Python SciPy Eigenvalues

Recently, I was working on a data science project that required analyzing the principal components of a large dataset. The key to this analysis was computing eigenvalues efficiently. While NumPy offers eigenvalue computation, SciPy provides more specialized and often faster methods that can handle various matrix types.

In this article, I’ll walk you through multiple ways to compute eigenvalues using SciPy, with practical examples that demonstrate when to use each method.

So let’s dive in!

Eigenvalues and Why They Are Important

Eigenvalues and their corresponding eigenvectors are fundamental concepts in linear algebra that have wide-ranging applications in machine learning, physics, engineering, and data analysis.

An eigenvalue represents how much a linear transformation stretches or compresses space in the direction of its associated eigenvector.

In practical terms, eigenvalues help us understand:

  • Principal directions in Principal Component Analysis (PCA)
  • Stability of systems in control theory
  • Vibration modes in structural engineering
  • Features in spectral clustering algorithms

Method 1: Use scipy.linalg.eig

The most straightforward way to calculate eigenvalues in SciPy is using the scipy.linalg.eig function.
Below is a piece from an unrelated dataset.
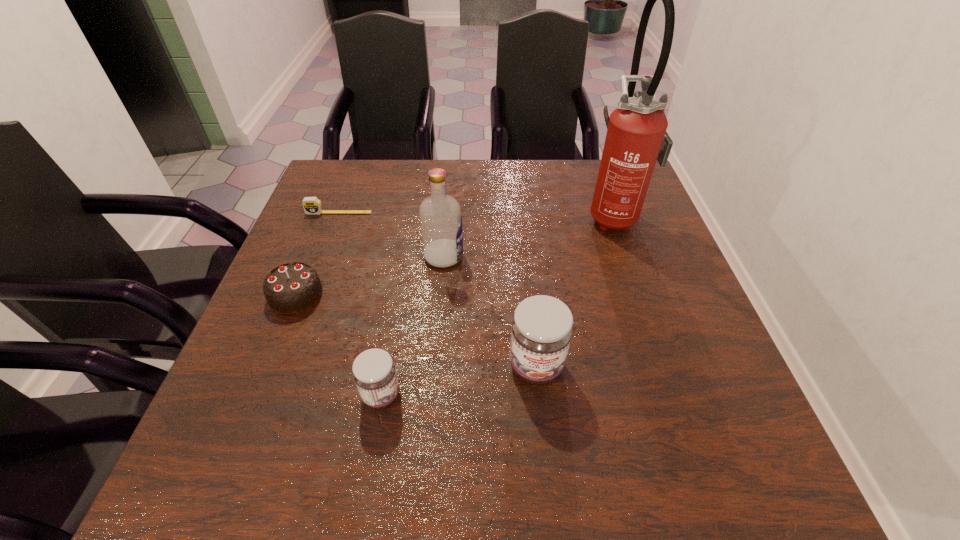 Identify the location of object that is the fourth closest to the left jam. (312, 205).

I want to click on vacant space that satisfies the following two spatial constraints: 1. at the nozzle of the tallest object; 2. on the front label of the second object from right to left, so click(667, 366).

Locate an element on the screen. Image resolution: width=960 pixels, height=540 pixels. vacant position in the image that satisfies the following two spatial constraints: 1. at the nozzle of the fire extinguisher; 2. on the front label of the fourth shortest object is located at coordinates (667, 366).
This method works with general square matrices.

import numpy as np
from scipy import linalg

# Create a sample matrix (representing a dataset correlation matrix)
A = np.array([[4, 2, 1], 
              [2, 3, 2], 
              [1, 2, 5]])

# Calculate eigenvalues and eigenvectors
eigenvalues, eigenvectors = linalg.eig(A)

print("Eigenvalues:")
print(eigenvalues)
print("\nEigenvectors:")
print(eigenvectors)

This code produces:

Eigenvalues:
[7.38761906+0.j 3.48645647+0.j 1.12592447+0.j]

Eigenvectors:
[[-0.51488378 -0.71716055  0.46965459]
 [-0.53867823 -0.15552024 -0.82803335]
 [-0.66687365  0.67933364  0.30624393]]

I executed the above example code and added the screenshot below.

eigenvalue python

Note that the eig function returns complex values even for real inputs. For many practical applications, you might want to use only the real part if the imaginary components are very small.

Method 2: Use scipy.linalg.eigvals

If you’re only interested in the eigenvalues and not the eigenvectors, you can use the eigvals function to save computation time:

from scipy import linalg
import numpy as np

# Stock market returns correlation matrix
stock_corr = np.array([
    [1.0, 0.62, 0.41, 0.35],
    [0.62, 1.0, 0.39, 0.33],
    [0.41, 0.39, 1.0, 0.28],
    [0.35, 0.33, 0.28, 1.0]
])

# Calculate eigenvalues only
eigenvalues = linalg.eigvals(stock_corr)

print("Eigenvalues of stock correlation matrix:")
print(eigenvalues)

Output:

Eigenvalues of stock correlation matrix:
[2.21083921+0.j 0.3791224 +0.j 0.66531989+0.j 0.7447185 +0.j]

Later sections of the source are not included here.